MİLLİ GÜÇ MİLLİ İRADE
Toplam bir cümle fakat kalın bir cümle. 79 kelimelik bir cümle. İçerisinde dört defa millet kelimesi, bir defa milli, bir defa Türkiye Cumhuriyeti ve en önemlisi ve tehlikelisi, Atatürk İlke ve İnkılapları tamlaması geçen bir cümle.
Hangi cümle derseniz, elbette ki cumhurbaşkanı yemin metni diyeceğim.
Sıkıntı var mı? Yok.
Ben cumhurbaşkanı adayı olsam sıkıntı olmazdı.
Çünkü
Milli Görüş gömleğini ne giydim ne de çıkardım. Siyasi bir taktikle, yıllarca içerisinde bulunduğum “Milli Görüş” gömleğini çıkarsam problem olurdu. Görüşün milli küfrün milliyete.
Milliyetçiliğin her türlüsünü bilirim, siyasal olanı, etnik olanı, kültürel milliyetçiliği ve hatta ırkçılığı. Benim ve benim gibilerin kafasında hep dil, tarih ve kültür birlikteliği olan bir milliyetçilik anlayışı vardır.
Milliyetçiliğin ayaklar altına alınacak bir türü belki olabilir ama dil birliğimizi, tarih birliğimizi ve paylaştığımız kültürü nereye sığdıracağız, nasıl yok sayacağız.Faizin her türlüsü ayaklarımın altındadır dersen alnından öperiz. Milliyetçiliğin her türlüsü ayaklarımın altındadır. Yok ya!
Atatürk ilke ve inkılaplarına bağlı kalacağıma yemin edebilirim. Ayaklar altına alınan milliyetçiliğin, altı ilkeden biri olduğunu biliyor, Atatürk’e ve ilkelerine saygı duyuyorum.
Yurdun dört yanında milletin parasıyla, belediye işçilerine pankart astırılıyor.
“Milli Güç, Milli İrade”
Milli güç, bir ulusun milli hedeflerine ulaşabilmek amacıyla kullanabileceği maddi ve manevi kaynaklara denir.
Ülkenin genel fotoğrafına bakınca milli gücün kapsamlı bir biçimde kullanılmadığı ayrıca şahsi menfaatlere alet edildiği açık beyan ortaya çıkıyor. Milli güçten bahsetmek için biraz geç kaldınız.
Milli İrade, ulusça kullanılan ve hiçbir gücün etkileyemeyeceği kuvvettir. Sanıyorum cümle pek doyurucu gelmedi, birinci ağızdan en doğru izahı yapalım.
M. Kemal Atatürk diyor ki,
İki Mustafa Kemal vardır: Biri benim, et ve kemikten, geçici Mustafa Kemal…
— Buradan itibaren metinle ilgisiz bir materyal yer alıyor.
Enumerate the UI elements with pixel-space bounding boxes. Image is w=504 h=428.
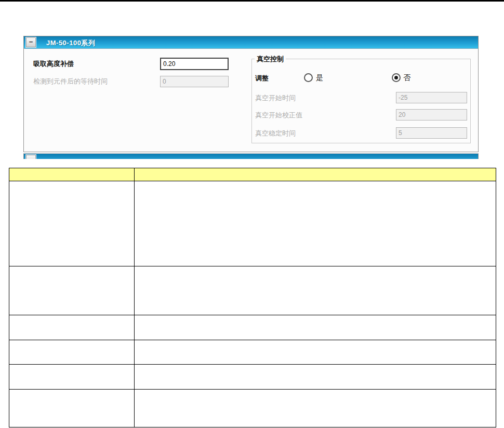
adjust-yes-radio[interactable] (304, 73, 313, 82)
table-header-cell (135, 168, 496, 181)
vacuum-control-group: 真空控制 调整 是 否 真空开始时间 真空开始校正值 真空稳定时间 (251, 59, 471, 143)
panel-title: JM-50-100系列 (46, 38, 95, 48)
vacuum-start-time-input (396, 92, 467, 103)
description-table (9, 168, 496, 427)
table-row (9, 340, 496, 365)
table-cell (135, 390, 496, 427)
table-cell (9, 266, 135, 315)
vacuum-stabilize-time-input (396, 127, 467, 139)
page: − JM-50-100系列 吸取高度补偿 检测到元件后的等待时间 真空控制 调整… (0, 0, 504, 428)
vacuum-start-correction-input (396, 109, 467, 121)
radio-dot (394, 76, 398, 79)
table-cell (9, 390, 135, 427)
wait-time-label: 检测到元件后的等待时间 (33, 77, 108, 86)
table-header-cell (9, 168, 135, 181)
table-row (9, 266, 496, 315)
table-row (9, 181, 496, 266)
table-header-row (9, 168, 496, 181)
adjust-no-label[interactable]: 否 (403, 73, 410, 83)
table-row (9, 365, 496, 390)
table-cell (9, 340, 135, 365)
panel-titlebar: − JM-50-100系列 (24, 36, 478, 49)
second-panel-clipped: − (23, 153, 479, 159)
adjust-yes-label[interactable]: 是 (316, 73, 323, 83)
table-row (9, 315, 496, 340)
table-cell (9, 365, 135, 390)
table-cell (135, 181, 496, 266)
collapse-minus-icon[interactable]: − (26, 37, 36, 47)
table-cell (135, 340, 496, 365)
vacuum-group-title: 真空控制 (255, 55, 286, 64)
table-cell (135, 266, 496, 315)
table-row (9, 390, 496, 427)
pickup-height-label: 吸取高度补偿 (33, 59, 74, 69)
wait-time-input (160, 76, 229, 87)
adjust-no-radio[interactable] (392, 73, 401, 82)
vacuum-stabilize-time-label: 真空稳定时间 (255, 129, 296, 138)
collapse-minus-icon[interactable]: − (26, 155, 36, 159)
adjust-label: 调整 (255, 74, 269, 83)
page-top-rule (0, 0, 504, 2)
table-cell (135, 315, 496, 340)
table-cell (9, 315, 135, 340)
settings-panel-jm-50-100: − JM-50-100系列 吸取高度补偿 检测到元件后的等待时间 真空控制 调整… (23, 36, 479, 152)
second-panel-titlebar: − (24, 154, 478, 159)
vacuum-start-time-label: 真空开始时间 (255, 93, 296, 103)
table-cell (135, 365, 496, 390)
table-cell (9, 181, 135, 266)
pickup-height-input[interactable] (160, 58, 229, 70)
vacuum-start-correction-label: 真空开始校正值 (255, 111, 302, 120)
Diğeri ölümsüz Mustafa Kemal… Onu “ben” kelimesiyle anlatamam; o, ben değildir, o bizdir! O, ülkemizin her köşesinde yeni fikir ve yeni hayat için, büyük ülkü için uğraşan aydın ve savaşçı bir topluluktur. Ben, onların rüyasıyım sadece. Benim girişimlerim, onların özlemini çektikleri şeyleri tatmin içindir.
Atatürk, Milli İrade açıklamasını en net şekliyle gözler önüne seriyor. Paragrafta bahsettiği insanlar bir torba kömür ile kandırılamayacak kadar zeki, bir paket makarnaya tav olmayacak kadar gözü tok insanlardı. Kendisinin olanı lütuf saydırdığınız inanların günahının vebalini nasıl ödeyeceksiniz.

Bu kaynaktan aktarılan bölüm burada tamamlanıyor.